YOUR TASK
Under this line are the records; repeat exactly the lines starting at the one containing "Az arab – Szirtes Ádám" and ending at the one containing "Mannschaft eine große", omitting pictures.

══ INPUT FOR THIS TASK ══

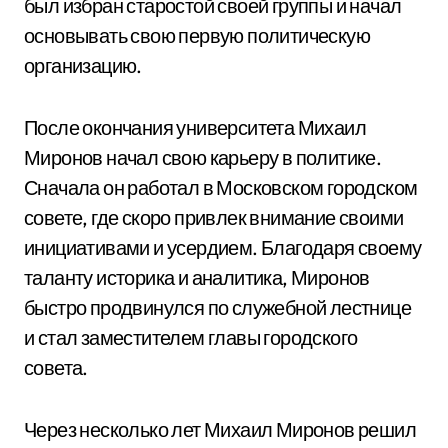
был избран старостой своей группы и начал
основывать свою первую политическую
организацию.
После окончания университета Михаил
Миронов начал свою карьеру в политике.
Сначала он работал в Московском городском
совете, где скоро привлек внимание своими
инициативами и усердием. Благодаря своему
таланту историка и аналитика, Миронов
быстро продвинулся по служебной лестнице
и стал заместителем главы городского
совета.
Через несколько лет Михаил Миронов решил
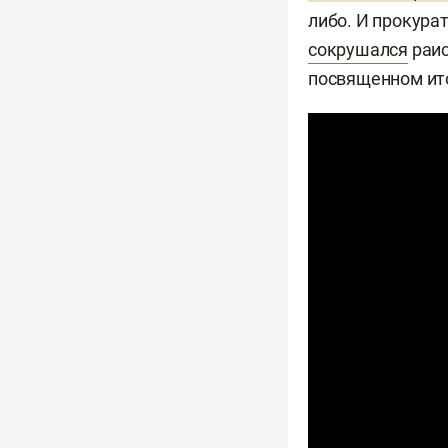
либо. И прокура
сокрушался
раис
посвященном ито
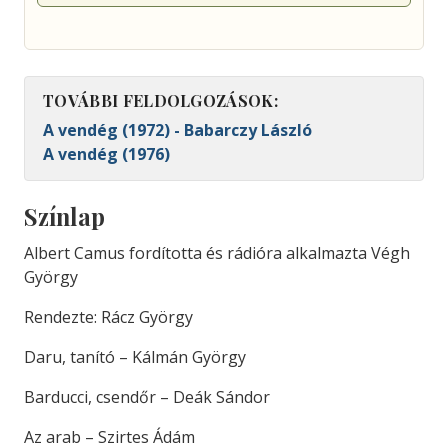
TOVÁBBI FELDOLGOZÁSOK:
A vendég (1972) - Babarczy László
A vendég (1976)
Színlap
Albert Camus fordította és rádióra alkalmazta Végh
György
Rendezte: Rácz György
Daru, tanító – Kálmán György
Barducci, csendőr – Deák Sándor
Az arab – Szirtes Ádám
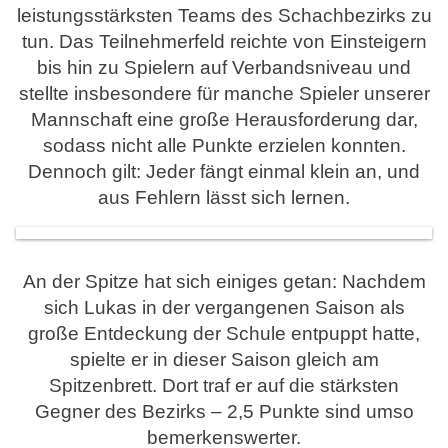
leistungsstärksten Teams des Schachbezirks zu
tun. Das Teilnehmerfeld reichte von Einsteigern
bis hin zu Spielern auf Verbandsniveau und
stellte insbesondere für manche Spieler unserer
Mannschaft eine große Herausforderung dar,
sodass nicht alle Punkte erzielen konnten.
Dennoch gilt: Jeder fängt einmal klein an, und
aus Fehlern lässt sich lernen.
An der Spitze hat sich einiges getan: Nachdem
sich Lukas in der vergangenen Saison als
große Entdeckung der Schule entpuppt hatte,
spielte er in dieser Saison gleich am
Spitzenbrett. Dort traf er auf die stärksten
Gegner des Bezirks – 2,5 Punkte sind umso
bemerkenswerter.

═══

TASK SOLUTION
Az arab – Szirtes Ádám
leistungsstärksten Teams des Schachbezirks zu
tun. Das Teilnehmerfeld reichte von Einsteigern
bis hin zu Spielern auf Verbandsniveau und
stellte insbesondere für manche Spieler unserer
Mannschaft eine große Herausforderung dar,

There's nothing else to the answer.